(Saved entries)
★ ★ ★ ★ ★ ★ ★

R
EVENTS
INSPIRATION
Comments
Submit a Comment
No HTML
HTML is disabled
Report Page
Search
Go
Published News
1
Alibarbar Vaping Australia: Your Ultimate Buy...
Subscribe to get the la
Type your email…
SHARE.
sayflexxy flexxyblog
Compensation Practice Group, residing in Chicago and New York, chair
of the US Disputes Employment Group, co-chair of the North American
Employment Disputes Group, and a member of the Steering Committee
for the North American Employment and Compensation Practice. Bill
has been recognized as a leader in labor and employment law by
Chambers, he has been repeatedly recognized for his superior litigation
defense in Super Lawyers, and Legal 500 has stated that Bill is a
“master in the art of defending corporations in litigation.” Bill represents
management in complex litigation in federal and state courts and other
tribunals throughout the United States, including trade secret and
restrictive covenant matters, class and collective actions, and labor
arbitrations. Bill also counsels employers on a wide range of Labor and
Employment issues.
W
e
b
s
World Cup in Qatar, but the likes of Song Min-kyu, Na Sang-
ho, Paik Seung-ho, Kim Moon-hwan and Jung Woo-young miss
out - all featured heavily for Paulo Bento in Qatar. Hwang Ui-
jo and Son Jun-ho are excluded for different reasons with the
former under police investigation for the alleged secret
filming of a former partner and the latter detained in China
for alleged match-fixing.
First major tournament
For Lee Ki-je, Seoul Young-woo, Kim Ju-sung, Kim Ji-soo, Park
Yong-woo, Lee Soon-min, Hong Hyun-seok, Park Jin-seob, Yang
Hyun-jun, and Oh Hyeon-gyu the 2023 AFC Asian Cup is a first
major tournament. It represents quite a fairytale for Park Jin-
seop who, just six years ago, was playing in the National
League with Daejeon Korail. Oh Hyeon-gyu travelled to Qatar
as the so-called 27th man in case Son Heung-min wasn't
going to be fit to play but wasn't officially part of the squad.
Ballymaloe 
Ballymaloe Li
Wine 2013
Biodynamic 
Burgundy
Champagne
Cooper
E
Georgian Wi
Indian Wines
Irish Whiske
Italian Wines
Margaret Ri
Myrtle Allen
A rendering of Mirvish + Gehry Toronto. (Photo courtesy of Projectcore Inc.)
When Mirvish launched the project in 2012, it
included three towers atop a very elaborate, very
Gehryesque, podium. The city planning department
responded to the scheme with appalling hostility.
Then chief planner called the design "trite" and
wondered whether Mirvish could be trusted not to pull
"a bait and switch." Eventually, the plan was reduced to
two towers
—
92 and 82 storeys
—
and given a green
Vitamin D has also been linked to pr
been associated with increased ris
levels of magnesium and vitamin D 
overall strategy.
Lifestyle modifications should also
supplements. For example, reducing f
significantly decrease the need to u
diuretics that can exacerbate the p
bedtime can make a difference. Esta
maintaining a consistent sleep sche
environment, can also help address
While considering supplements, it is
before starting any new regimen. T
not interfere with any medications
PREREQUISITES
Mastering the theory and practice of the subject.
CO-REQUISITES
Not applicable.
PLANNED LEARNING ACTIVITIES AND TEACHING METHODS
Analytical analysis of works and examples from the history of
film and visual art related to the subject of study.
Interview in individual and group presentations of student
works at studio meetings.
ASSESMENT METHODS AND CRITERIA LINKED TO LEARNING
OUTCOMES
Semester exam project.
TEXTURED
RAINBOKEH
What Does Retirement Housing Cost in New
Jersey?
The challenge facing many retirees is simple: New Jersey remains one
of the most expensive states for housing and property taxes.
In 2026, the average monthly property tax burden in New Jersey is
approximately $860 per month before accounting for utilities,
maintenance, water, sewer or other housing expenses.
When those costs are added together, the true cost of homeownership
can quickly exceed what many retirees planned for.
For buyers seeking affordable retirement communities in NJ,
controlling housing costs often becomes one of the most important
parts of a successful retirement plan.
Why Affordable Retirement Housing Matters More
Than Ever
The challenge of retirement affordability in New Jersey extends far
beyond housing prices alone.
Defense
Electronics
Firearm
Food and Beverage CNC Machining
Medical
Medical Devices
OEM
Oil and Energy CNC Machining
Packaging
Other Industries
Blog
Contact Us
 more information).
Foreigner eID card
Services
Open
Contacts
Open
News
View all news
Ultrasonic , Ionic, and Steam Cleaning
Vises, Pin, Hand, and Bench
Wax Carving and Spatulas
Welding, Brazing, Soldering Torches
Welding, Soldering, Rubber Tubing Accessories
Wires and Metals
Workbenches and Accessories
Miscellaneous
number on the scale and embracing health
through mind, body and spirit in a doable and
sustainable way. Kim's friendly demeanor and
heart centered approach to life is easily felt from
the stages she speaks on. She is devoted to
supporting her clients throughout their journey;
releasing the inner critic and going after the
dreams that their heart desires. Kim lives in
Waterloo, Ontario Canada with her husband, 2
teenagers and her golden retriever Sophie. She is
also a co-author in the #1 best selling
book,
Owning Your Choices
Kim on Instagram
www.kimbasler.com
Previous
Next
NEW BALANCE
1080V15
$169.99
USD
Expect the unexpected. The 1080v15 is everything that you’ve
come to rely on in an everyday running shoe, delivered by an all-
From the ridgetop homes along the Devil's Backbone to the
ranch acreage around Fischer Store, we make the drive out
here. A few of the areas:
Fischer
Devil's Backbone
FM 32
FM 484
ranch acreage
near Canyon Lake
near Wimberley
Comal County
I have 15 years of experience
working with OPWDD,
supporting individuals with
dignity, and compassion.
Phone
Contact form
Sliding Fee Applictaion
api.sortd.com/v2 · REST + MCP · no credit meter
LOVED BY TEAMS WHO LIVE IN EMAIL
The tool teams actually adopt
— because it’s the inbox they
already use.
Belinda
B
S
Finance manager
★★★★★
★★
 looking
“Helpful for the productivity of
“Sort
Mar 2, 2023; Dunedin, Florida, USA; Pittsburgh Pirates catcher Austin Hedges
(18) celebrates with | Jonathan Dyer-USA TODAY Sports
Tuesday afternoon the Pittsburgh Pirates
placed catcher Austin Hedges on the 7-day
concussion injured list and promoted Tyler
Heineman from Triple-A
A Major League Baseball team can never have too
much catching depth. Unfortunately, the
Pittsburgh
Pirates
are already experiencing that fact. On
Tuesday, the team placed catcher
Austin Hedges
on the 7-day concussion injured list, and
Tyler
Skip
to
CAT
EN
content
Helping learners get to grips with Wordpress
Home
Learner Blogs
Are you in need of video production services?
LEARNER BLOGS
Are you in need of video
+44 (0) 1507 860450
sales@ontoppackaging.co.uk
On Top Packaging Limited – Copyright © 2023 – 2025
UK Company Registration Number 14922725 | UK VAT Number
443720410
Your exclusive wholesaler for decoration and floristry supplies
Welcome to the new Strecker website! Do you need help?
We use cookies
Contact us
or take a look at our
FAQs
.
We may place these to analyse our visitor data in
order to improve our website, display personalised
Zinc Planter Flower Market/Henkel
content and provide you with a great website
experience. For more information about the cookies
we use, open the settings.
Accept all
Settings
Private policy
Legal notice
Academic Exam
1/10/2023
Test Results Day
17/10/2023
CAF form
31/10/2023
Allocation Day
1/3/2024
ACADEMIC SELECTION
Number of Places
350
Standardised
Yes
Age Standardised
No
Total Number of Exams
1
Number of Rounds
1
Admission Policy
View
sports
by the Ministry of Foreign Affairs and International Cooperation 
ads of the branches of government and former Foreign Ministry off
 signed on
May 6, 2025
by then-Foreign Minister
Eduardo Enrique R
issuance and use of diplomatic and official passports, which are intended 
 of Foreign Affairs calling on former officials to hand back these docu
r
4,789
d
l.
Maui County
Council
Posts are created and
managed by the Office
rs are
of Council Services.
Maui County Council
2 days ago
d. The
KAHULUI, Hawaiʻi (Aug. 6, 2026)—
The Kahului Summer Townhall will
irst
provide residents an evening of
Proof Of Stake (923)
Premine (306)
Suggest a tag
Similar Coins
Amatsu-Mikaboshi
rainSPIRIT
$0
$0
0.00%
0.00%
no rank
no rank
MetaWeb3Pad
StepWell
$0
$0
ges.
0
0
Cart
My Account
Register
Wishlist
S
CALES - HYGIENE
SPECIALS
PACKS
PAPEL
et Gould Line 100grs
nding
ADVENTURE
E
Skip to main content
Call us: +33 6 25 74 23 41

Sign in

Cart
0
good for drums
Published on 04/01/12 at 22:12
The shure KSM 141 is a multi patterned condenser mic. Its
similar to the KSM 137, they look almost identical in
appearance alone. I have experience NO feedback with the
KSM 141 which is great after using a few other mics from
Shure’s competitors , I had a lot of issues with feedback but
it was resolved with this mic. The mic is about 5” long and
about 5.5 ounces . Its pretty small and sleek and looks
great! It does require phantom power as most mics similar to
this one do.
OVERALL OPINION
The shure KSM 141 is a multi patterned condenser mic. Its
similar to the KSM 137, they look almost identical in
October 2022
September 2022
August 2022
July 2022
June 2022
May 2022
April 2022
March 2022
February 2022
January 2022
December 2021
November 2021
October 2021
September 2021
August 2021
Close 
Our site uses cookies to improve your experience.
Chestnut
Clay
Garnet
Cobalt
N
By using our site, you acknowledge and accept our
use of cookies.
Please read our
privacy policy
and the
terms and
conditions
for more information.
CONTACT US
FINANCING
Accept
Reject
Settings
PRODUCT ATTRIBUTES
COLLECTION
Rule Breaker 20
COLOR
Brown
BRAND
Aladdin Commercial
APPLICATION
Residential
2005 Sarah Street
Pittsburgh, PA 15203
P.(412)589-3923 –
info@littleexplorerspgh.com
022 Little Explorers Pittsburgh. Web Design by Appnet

★ ★ ★ ★ ★ ★ ★

Looking at the records above, return exactly the lines from the line with "Yong-woo, Lee Soon-min, Hong" to the line with "maintenance, water, sewer", both ends included.

Yong-woo, Lee Soon-min, Hong Hyun-seok, Park Jin-seob, Yang
Hyun-jun, and Oh Hyeon-gyu the 2023 AFC Asian Cup is a first
major tournament. It represents quite a fairytale for Park Jin-
seop who, just six years ago, was playing in the National
League with Daejeon Korail. Oh Hyeon-gyu travelled to Qatar
as the so-called 27th man in case Son Heung-min wasn't
going to be fit to play but wasn't officially part of the squad.
Ballymaloe 
Ballymaloe Li
Wine 2013
Biodynamic 
Burgundy
Champagne
Cooper
E
Georgian Wi
Indian Wines
Irish Whiske
Italian Wines
Margaret Ri
Myrtle Allen
A rendering of Mirvish + Gehry Toronto. (Photo courtesy of Projectcore Inc.)
When Mirvish launched the project in 2012, it
included three towers atop a very elaborate, very
Gehryesque, podium. The city planning department
responded to the scheme with appalling hostility.
Then chief planner called the design "trite" and
wondered whether Mirvish could be trusted not to pull
"a bait and switch." Eventually, the plan was reduced to
two towers
—
92 and 82 storeys
—
and given a green
Vitamin D has also been linked to pr
been associated with increased ris
levels of magnesium and vitamin D 
overall strategy.
Lifestyle modifications should also
supplements. For example, reducing f
significantly decrease the need to u
diuretics that can exacerbate the p
bedtime can make a difference. Esta
maintaining a consistent sleep sche
environment, can also help address
While considering supplements, it is
before starting any new regimen. T
not interfere with any medications
PREREQUISITES
Mastering the theory and practice of the subject.
CO-REQUISITES
Not applicable.
PLANNED LEARNING ACTIVITIES AND TEACHING METHODS
Analytical analysis of works and examples from the history of
film and visual art related to the subject of study.
Interview in individual and group presentations of student
works at studio meetings.
ASSESMENT METHODS AND CRITERIA LINKED TO LEARNING
OUTCOMES
Semester exam project.
TEXTURED
RAINBOKEH
What Does Retirement Housing Cost in New
Jersey?
The challenge facing many retirees is simple: New Jersey remains one
of the most expensive states for housing and property taxes.
In 2026, the average monthly property tax burden in New Jersey is
approximately $860 per month before accounting for utilities,
maintenance, water, sewer or other housing expenses.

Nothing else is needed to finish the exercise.